In any case, after the application of the fuzzification, if present, we have as basic form of a number x “[Min] – [Max]”.

If we compare two of them – A and B, we have a comparison of [Min(A)] – [Max(A)] with [Min(B)] – [Max(B)]

The comparison operators are implemented as:

“A == B” ==> “[Min(A)] == [Min(B)] && [Max(B)] == [Max(B)]”

– only the two numeric values are compared

“A equal B” ==> “[Min(A)] == [Min(B)] && [Max(B)] == [Max(B)]”

– fuzzifiers have to be identical as well; general properties of the “fields” and “objects” in the definition of the data model containing the number have to be identical as well.

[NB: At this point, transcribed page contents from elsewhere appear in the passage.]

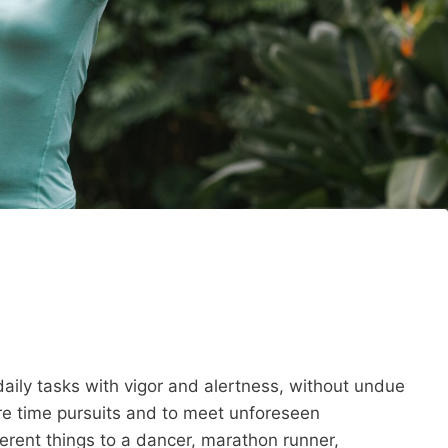
t daily tasks with vigor and alertness, without undue
ure time pursuits and to meet unforeseen
erent things to a dancer, marathon runner,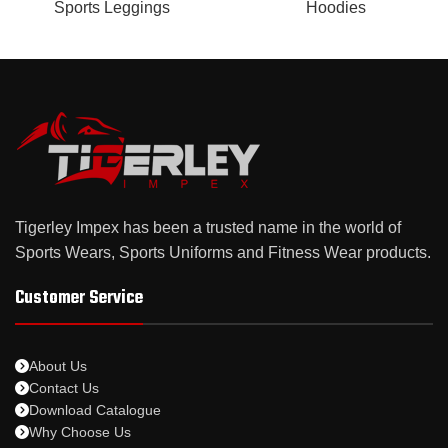
Sports Leggings
Hoodies
Tigerley Impex has been a trusted name in the world of
Sports Wears, Sports Uniforms and Fitness Wear products.
Customer Service
About Us
Contact Us
Download Catalogue
Why Choose Us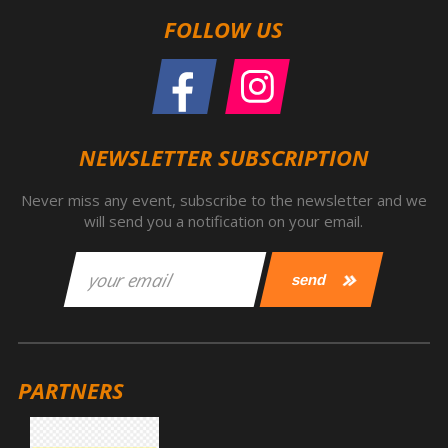
FOLLOW US
NEWSLETTER SUBSCRIPTION
Never miss any event, subscribe to the newsletter and we
will send you a notification on your email.
PARTNERS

For all other comparisons the additional properties mentioned in the “A equal B” operator are ignored. These are:

“A circa B” ==>

“[Min(A)] <= [Max(B)] && [Max(A)] >= [Min(B)] ||

[Min(B)] <= [Max(A)] && [Max(B)] >= [Min(A)]”

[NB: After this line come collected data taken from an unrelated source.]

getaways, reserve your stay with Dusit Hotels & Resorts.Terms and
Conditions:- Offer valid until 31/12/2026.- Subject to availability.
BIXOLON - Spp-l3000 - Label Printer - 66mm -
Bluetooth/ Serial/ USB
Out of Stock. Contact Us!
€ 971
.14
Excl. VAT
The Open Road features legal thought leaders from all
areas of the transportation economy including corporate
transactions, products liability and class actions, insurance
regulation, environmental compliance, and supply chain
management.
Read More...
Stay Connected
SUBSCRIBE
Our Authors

“A greater B” ==> “[Min(A)] > [Max(B)]”

“A less B” ==> “[Max(A)] < [Min(B)]”

“A equal circa B” ==>

“[Min(A)] <= [Min(B)] && [Max(A)] >= [Max(B)] ||

[Min(B)] <= [Min(A)] && [Max(B)] >= [Max(A)]”

“A equal greater B” ==> “[Min(A)] >= [Max(B)]”

“A equal less B” ==> “[Max(A)] <= [Min(B)]”

“A circa greater B” ==> “[Max(A)] >= [Min(B)]”

“A circa less B” ==> “[Min(A)] <= [Max(B)]”

“A equal circa greater B” ==> “[Max(A)] >= [Max(B)]”

“A circa less B” ==> “[Min(A)] <= [Min(B)]”

The arithmetic operators provided are defined as follows:

“R = A + B” ==>

“[Min(R)] = [Min(A)] + [Min(B)]” and “[Max(R)] = [Max(A)] + [Max(B)]”

“R = A – B” ==>

“[Min(R)] = [Min(A)] – [Min(B)]” and “[Max(R)] = [Max(A)] – [Max(B)]”

“R = A * B” ==>

“[Min(R)] = [Min(A)] * [Min(B)]” and “[Max(R)] = [Max(A)] * [Max(B)]”

“R = A / B” ==>

“[Min(R)] = [Min(A)] / [Min(B)]” and “[Max(R)] = [Max(A)] / [Max(B)]”

**Appendix I****I****I: The Ivory Stack – and Why this Paper was Written**

In the blog [Thaller 2018] I have proposed to understand “information” as appearing in historical sources as inherently different from information as arising out of contemporary processes. (That contemporary information from many knowledge domains may actually share more with historical information than with information arising from the hard sciences notwithstanding.)

I claim that therefore many of the concepts out of which the conceptual stack behind modern information technology has been constructed vulnerates some of the primary properties of historical information. If this is so, the conceptual stack needs to be replaced. And as a conceptual stack which is not implemented is in my opinion pointless, I started by sketching extremely roughly what concrete tasks would have to be solved, to support such a knowledge stack.

Trying to design a consistent understanding of the implications of “historical information” the following building blocks have been identified:

__Research proposal in software technology 1:__

(Short: Ivory Infon – IvI)

Implement __infons__ for seamless usage in main stream programming languages. (Or possibly __situations__, the slightly more complex abstraction which actually is the subject of the bulk ofDevlin’s theory, omitted here to simplify the argument.) [cf. Devlin 1991]

__Research proposal in software technology 2:__

(Short: Ivory Frozen – IvF)

Represent information as a set of conceptually permanently running algorithms, the state of which can be frozen and stored.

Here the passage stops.